Restate word for word only the lines running from the one with "Die Audioausgabe erfolgt über den" to the end of the data, both ends included. Omit any pictures.
━━━ Recorded data
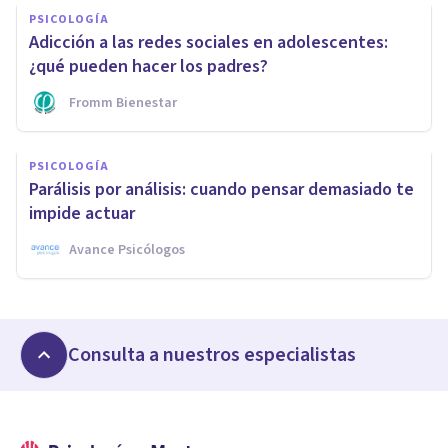
PSICOLOGÍA
Adicción a las redes sociales en adolescentes:
¿qué pueden hacer los padres?
Fromm Bienestar
PSICOLOGÍA
Parálisis por análisis: cuando pensar demasiado te
impide actuar
Avance Psicólogos
Consulta a nuestros especialistas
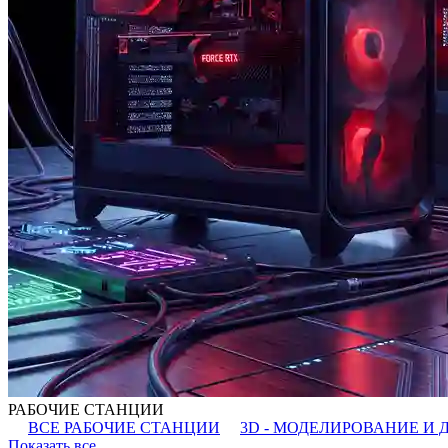
РАБОЧИЕ СТАНЦИИ
ВСЕ РАБОЧИЕ СТАНЦИИ
3D - МОДЕЛИРОВАНИЕ И 
Показать все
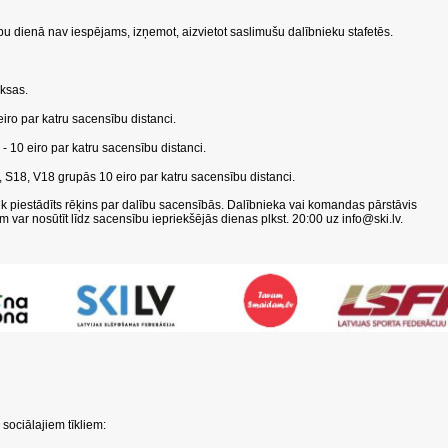
ību dienā nav iespējams, izņemot, aizvietot saslimušu dalībnieku stafetēs.
ksas.
ro par katru sacensību distanci.
- 10 eiro par katru sacensību distanci.
0, S18, V18 grupās 10 eiro par katru sacensību distanci.
ek piestādīts rēķins par dalību sacensībās. Dalībnieka vai komandas pārstāvis
var nosūtīt līdz sacensību iepriekšējās dienas plkst. 20:00 uz
info@ski.lv
.
sociālajiem tīkliem:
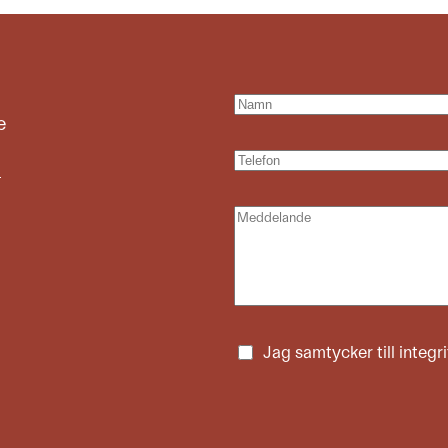
e
e
Jag samtycker till
integr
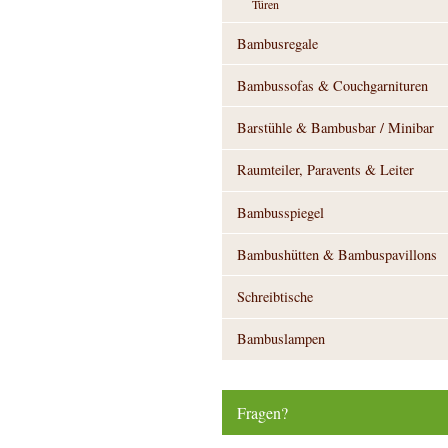
Türen
Bambusregale
Bambussofas & Couchgarnituren
Barstühle & Bambusbar / Minibar
Raumteiler, Paravents & Leiter
Bambusspiegel
Bambushütten & Bambuspavillons
Schreibtische
Bambuslampen
Fragen?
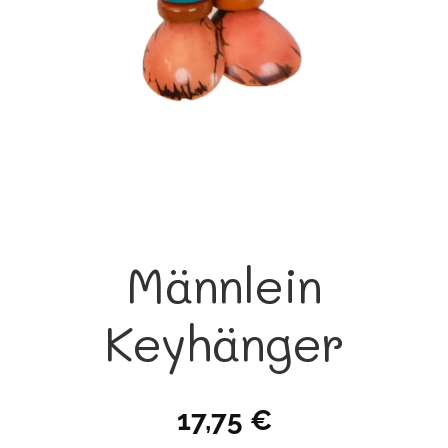
Männlein
Keyhänger
17,75
€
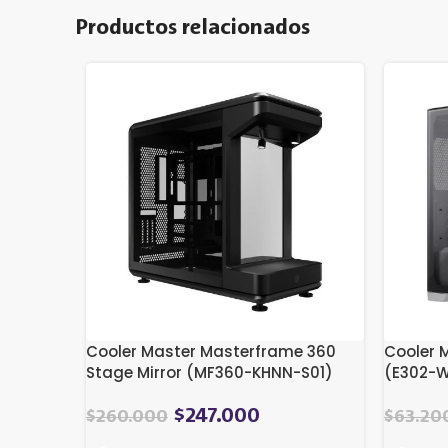
Productos relacionados
Cooler Master Masterframe 360
Cooler M
Stage Mirror (MF360-KHNN-S01)
(E302-
$
247.000
$
260.000
$
63.20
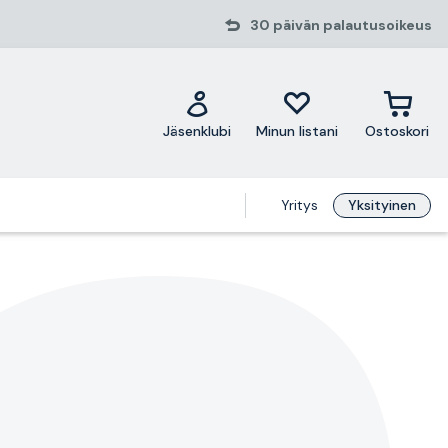
30 päivän palautusoikeus
Jäsenklubi
Minun listani
Ostoskori
Yritys
Yksityinen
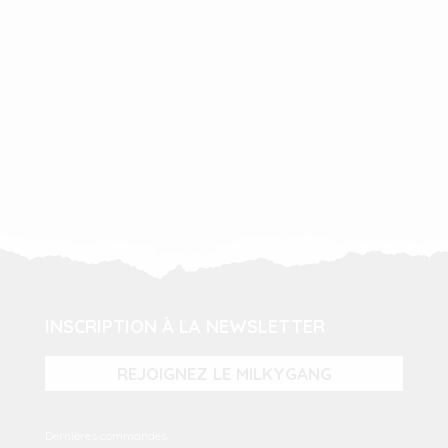
INSCRIPTION À LA NEWSLETTER
REJOIGNEZ LE MILKYGANG
Dernières commandes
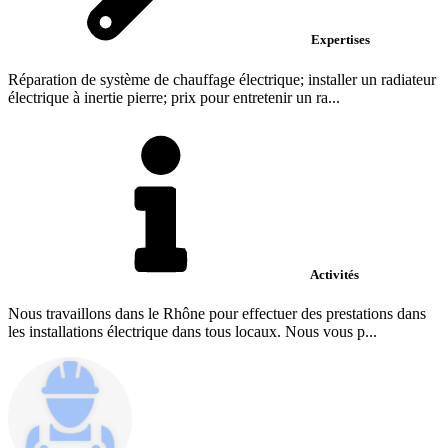
Expertises
Réparation de système de chauffage électrique; installer un radiateur
électrique à inertie pierre; prix pour entretenir un ra...
Activités
Nous travaillons dans le Rhône pour effectuer des prestations dans
les installations électrique dans tous locaux. Nous vous p...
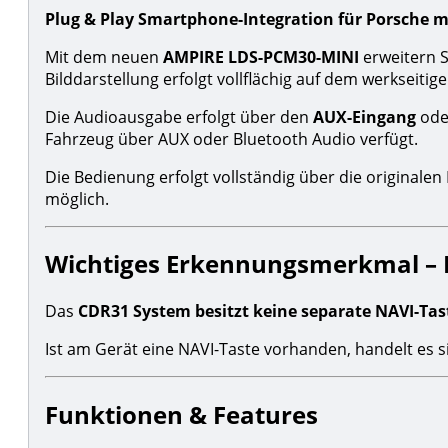
Plug & Play Smartphone-Integration für Porsche m
Mit dem neuen
AMPIRE LDS-PCM30-MINI
erweitern S
Bilddarstellung erfolgt vollflächig auf dem werkseitig
Die Audioausgabe erfolgt über den
AUX-Eingang
oder
Fahrzeug über AUX oder Bluetooth Audio verfügt.
Die Bedienung erfolgt vollständig über die original
möglich.
Wichtiges Erkennungsmerkmal – 
Das
CDR31 System besitzt keine separate NAVI-Tas
Ist am Gerät eine NAVI-Taste vorhanden, handelt es 
Funktionen & Features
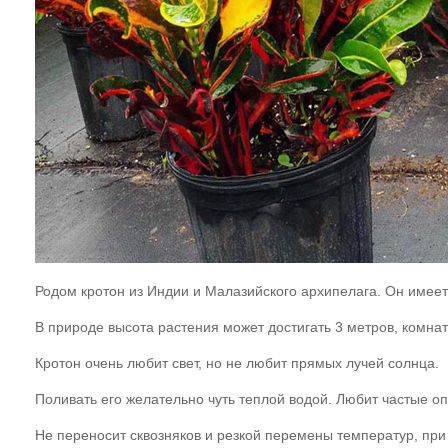
Родом кротон из Индии и Малазийского архипелага. Он имеет
В природе высота растения может достигать 3 метров, комна
Кротон очень любит свет, но не любит прямых лучей солнца.
Поливать его желательно чуть теплой водой. Любит частые о
Не переносит сквозняков и резкой перемены температур, при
━━━━━━
* _Result of the exercise_:
Die Audioausgabe erfolgt über den
AUX-Eingang
oder
Fahrzeug über AUX oder Bluetooth Audio verfügt.
Die Bedienung erfolgt vollständig über die original
möglich.
Wichtiges Erkennungsmerkmal – 
Das
CDR31 System besitzt keine separate NAVI-Tas
Ist am Gerät eine NAVI-Taste vorhanden, handelt es 
Funktionen & Features
Родом кротон из Индии и Малазийского архипелага. Он имеет
В природе высота растения может достигать 3 метров, комна
Кротон очень любит свет, но не любит прямых лучей солнца.
Поливать его желательно чуть теплой водой. Любит частые о
Не переносит сквозняков и резкой перемены температур, при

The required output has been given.